(Beginning of DATA LISTING)

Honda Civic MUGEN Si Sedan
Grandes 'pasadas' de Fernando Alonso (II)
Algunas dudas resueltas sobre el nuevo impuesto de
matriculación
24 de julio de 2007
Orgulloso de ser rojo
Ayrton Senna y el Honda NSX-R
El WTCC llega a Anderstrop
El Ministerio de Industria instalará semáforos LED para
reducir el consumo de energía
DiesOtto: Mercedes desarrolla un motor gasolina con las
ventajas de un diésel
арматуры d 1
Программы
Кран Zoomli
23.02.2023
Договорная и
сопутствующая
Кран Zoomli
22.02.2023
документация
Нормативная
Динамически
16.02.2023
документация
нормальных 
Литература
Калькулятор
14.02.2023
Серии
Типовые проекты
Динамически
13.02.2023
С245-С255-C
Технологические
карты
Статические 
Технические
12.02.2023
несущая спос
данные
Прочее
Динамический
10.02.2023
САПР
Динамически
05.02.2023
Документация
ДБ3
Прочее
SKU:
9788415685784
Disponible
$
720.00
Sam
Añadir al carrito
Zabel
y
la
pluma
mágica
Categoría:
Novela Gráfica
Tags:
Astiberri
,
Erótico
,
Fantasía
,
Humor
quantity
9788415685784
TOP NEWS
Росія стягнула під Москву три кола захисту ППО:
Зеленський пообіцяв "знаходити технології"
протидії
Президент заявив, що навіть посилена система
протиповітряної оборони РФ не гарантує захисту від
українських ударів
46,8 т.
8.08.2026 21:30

(End of DATA LISTING)
(Beginning of DATA LISTING)

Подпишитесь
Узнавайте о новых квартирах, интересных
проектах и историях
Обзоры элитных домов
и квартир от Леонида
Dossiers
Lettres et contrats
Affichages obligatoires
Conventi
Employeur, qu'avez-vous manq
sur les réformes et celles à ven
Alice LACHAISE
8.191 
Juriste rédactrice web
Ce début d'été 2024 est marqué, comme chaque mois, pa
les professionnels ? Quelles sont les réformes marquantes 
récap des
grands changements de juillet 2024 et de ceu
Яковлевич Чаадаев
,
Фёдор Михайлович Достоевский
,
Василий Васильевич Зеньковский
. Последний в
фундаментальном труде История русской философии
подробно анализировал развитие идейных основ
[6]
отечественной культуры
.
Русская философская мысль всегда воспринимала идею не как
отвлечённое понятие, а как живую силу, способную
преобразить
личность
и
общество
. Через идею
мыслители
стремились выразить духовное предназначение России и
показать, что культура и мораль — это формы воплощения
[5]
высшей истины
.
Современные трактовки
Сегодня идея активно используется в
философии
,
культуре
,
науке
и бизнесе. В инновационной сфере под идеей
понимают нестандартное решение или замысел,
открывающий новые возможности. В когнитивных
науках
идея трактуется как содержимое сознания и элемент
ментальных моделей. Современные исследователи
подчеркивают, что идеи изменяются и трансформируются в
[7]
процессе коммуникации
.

(End of DATA LISTING)
(Beginning of DATA LISTING)

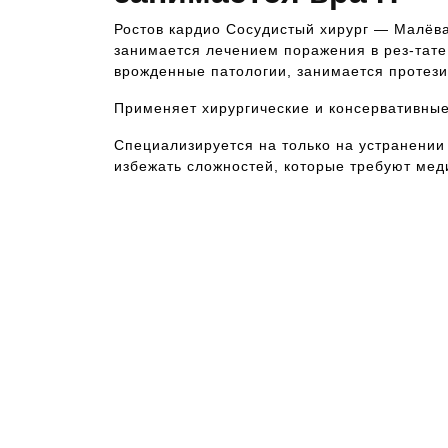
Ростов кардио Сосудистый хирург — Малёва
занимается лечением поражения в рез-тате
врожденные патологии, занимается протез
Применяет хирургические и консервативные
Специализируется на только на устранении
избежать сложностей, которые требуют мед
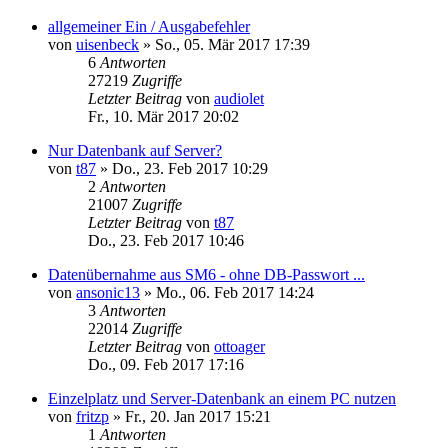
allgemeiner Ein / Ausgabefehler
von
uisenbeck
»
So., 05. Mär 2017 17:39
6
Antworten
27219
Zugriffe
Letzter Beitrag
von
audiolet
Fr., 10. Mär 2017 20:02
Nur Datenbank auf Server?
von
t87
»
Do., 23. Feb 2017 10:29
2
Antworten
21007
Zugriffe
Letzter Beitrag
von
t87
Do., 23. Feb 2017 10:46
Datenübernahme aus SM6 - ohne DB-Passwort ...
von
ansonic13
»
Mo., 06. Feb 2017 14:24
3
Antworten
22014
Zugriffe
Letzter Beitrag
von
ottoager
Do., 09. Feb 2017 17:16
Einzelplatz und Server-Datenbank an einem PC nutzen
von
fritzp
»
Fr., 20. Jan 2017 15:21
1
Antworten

(End of DATA LISTING)

## PROBLEM
Among the entries above, how many lines contain the string "réformes"? Write the number alone.

## TASK RESULT
2